◆ **WORK INSTRUCTION**: Where a line in the listing below contains the word "chuyên", copy that line.

◆ **ENTRIES SHOWN**:

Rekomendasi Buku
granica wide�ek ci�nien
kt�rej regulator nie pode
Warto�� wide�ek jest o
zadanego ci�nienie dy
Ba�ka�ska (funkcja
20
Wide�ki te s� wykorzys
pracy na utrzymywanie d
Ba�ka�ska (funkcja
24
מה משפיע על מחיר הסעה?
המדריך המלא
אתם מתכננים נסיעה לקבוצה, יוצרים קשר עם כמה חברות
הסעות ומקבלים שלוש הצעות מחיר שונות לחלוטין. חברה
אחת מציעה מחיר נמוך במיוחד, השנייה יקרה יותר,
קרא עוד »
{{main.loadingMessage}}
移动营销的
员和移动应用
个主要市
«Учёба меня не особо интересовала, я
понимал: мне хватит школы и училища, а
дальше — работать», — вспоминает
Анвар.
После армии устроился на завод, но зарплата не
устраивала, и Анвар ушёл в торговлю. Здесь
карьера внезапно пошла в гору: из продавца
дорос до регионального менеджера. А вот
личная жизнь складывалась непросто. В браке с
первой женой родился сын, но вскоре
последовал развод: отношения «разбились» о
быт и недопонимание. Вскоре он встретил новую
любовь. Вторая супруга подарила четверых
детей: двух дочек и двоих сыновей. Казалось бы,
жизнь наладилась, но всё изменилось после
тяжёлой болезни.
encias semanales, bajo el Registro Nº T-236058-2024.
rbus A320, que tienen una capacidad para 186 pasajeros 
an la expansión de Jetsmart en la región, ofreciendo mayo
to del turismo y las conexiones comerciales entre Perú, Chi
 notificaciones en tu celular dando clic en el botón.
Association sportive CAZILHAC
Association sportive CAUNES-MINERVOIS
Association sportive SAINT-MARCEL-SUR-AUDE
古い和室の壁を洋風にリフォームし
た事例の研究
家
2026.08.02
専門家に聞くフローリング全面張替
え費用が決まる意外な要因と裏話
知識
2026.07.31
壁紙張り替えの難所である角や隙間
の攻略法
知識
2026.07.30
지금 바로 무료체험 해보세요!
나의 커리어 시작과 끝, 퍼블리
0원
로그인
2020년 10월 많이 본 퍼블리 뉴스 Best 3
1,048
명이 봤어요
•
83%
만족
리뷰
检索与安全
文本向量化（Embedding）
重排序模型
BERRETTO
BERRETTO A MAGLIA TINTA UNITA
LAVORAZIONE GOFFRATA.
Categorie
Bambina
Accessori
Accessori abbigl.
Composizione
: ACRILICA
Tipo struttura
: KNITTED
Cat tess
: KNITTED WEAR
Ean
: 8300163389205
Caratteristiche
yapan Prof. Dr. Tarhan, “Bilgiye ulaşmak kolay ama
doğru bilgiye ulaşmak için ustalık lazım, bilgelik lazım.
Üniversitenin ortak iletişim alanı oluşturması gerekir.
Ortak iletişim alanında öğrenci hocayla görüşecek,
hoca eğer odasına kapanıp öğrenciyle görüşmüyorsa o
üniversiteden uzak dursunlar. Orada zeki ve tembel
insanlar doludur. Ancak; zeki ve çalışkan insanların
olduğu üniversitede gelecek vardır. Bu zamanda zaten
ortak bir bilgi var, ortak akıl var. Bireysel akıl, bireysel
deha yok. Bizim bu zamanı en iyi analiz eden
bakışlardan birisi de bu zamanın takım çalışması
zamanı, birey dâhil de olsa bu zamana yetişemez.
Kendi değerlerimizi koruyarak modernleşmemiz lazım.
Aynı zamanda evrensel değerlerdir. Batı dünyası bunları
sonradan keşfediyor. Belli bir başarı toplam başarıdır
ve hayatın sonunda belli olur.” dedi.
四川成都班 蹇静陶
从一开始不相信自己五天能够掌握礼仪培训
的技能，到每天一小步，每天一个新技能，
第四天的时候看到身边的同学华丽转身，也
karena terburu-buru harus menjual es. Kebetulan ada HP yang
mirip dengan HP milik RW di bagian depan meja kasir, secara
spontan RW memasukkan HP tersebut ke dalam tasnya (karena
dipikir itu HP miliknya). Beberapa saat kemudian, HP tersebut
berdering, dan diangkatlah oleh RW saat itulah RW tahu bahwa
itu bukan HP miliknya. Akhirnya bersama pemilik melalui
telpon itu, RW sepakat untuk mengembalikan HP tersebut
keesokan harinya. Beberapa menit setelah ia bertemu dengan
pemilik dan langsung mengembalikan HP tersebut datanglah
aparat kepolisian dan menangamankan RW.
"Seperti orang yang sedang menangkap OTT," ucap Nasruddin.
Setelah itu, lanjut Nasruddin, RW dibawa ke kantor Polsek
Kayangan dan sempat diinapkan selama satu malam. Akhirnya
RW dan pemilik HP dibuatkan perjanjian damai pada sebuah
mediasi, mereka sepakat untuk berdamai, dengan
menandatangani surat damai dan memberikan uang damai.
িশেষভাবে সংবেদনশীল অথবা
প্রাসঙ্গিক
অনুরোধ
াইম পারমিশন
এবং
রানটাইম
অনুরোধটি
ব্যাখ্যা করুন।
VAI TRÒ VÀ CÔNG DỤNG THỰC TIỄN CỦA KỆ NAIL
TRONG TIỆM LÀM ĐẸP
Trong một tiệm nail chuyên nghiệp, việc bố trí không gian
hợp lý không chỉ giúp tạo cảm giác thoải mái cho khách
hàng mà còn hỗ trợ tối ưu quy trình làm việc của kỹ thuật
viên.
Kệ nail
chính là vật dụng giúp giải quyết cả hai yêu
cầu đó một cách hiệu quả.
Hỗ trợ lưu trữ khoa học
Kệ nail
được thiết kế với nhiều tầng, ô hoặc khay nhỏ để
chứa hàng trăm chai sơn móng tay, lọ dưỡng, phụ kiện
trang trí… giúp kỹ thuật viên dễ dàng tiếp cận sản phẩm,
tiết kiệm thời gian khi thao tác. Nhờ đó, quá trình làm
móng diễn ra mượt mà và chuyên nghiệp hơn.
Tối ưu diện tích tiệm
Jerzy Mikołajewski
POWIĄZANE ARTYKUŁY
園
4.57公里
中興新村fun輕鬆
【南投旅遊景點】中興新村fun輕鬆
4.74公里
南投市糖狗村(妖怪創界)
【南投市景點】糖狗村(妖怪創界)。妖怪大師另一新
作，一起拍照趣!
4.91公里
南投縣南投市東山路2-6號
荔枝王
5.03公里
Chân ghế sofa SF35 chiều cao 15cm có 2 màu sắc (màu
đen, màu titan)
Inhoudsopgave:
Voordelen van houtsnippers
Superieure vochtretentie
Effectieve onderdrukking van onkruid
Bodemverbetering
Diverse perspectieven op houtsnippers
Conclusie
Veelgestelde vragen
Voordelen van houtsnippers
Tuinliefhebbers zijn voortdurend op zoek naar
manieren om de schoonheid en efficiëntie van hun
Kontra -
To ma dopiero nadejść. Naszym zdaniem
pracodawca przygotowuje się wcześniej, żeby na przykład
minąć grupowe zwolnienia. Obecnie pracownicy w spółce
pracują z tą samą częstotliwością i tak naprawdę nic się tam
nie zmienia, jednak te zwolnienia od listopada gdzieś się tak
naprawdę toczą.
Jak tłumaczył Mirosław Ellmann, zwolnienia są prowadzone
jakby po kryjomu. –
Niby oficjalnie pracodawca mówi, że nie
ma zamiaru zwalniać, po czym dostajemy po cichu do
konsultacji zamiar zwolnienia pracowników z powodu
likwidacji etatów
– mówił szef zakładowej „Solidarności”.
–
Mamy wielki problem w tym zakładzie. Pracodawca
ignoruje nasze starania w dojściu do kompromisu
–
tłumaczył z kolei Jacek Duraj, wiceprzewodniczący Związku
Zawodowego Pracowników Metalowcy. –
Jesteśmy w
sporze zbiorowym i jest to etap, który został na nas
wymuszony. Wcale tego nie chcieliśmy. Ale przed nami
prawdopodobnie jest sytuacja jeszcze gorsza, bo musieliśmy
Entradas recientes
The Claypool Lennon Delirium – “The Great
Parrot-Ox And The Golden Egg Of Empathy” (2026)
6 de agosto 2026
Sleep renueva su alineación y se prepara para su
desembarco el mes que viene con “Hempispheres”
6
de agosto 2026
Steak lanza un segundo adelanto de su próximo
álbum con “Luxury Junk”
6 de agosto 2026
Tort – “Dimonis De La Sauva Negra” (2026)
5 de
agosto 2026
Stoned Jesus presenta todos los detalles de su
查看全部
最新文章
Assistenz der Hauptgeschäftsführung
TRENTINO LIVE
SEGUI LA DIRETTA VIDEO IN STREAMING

◆ **ANSWER TO THE EXERCISE**:
Trong một tiệm nail chuyên nghiệp, việc bố trí không gian
móng diễn ra mượt mà và chuyên nghiệp hơn.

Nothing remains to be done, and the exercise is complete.